Mylène Van Luoc, de sa démarche chaloupée, se dirigea vers la cuisine. Quelques secondes s’écoulèrent. Tuyen Van Luoc apparut traversant le rideau de perles de bois séparant la cuisine de la salle de restaurant. Tuyen Van Luoc possédait un tic qui plaisait beaucoup à Sagol : il riait tout le temps. Le sourire était sa marque de fabrique. L’homme affable privilégiait toujours la recherche de la satisfaction du client. En quelques années, il fit de son établissement un endroit où l’on prenait plaisir à se retrouver en amoureux ou entre amis autour d’un bon plat dans une ambiance discrète et chaleureuse. Contrairement à ses compatriotes qui réalisaient mille courbettes en guise de salut, Tuyen Van Luoc vint rapidement serrer la main de l’enquêteur.
– Quelle surprise Monsieur Sagol, c’est gentil de penser à nous.
– Merci Monsieur Tuyen, aujourd’hui je viens vous voir pour le travail.
– Oui, vous avez le costume.
– C’est vrai. Je voudrais un renseignement concernant la communauté asiatique.
– Si je peux, ce sera avec plaisir.
– Je cherche un graveur sur grain de riz.
– Il faut aller sur Paris Monsieur Sagol et je ne suis pas sûr que vous trouviez.
– Je cherche quelqu’un de la région Monsieur Tuyen.
– Je ne pense pas qu’il y ait un chinois ou un vietnamien qui travaille les grains de riz ici. Vous savez, les Chinois s’installent où il y a du commerce à faire. Pour ce genre d’activité, il faut un afflux touristique avec un attrait pour l’originalité du produit.
– J’ai bien compris. Il se trouve que nous avons découvert des grains gravés ici. Il nous faut donc identifier l’auteur de la gravure. S’il n’est pas dans le coin, il a probablement séjourné ici et j’ai besoin de votre aide.
– Monsieur Sagol, je vais me renseigner et tout faire pour obtenir l’information, mais je suis septique.
– Merci beaucoup, rappelez-moi rapidement.

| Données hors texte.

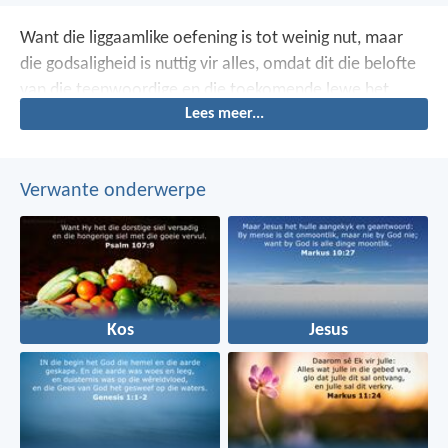
Want die liggaamlike oefening is tot weinig nut, maar
die godsaligheid is nuttig vir alles, omdat dit die belofte
van die teenwoordige en die toekomende lewe het.
Lees meer...
Verwante onderwerpe
Kos
Jesus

– Ce soir, je vous promets de m’en occuper après le service de midi.
– Alors à ce soir Monsieur Tuyen.
– Au revoir Monsieur Sagol et mes amitiés à Madame Sagol.
Sagol rentra manger au mess de la gendarmerie. La déception se lisait sur son visage.
L’enquête piétinait lamentablement et le sablier égrenait le temps inexorablement. D’ici deux semaines, le dossier échouerait dans d’autres mains. Sagol et Gilles vogueraient vers d’autres aventures.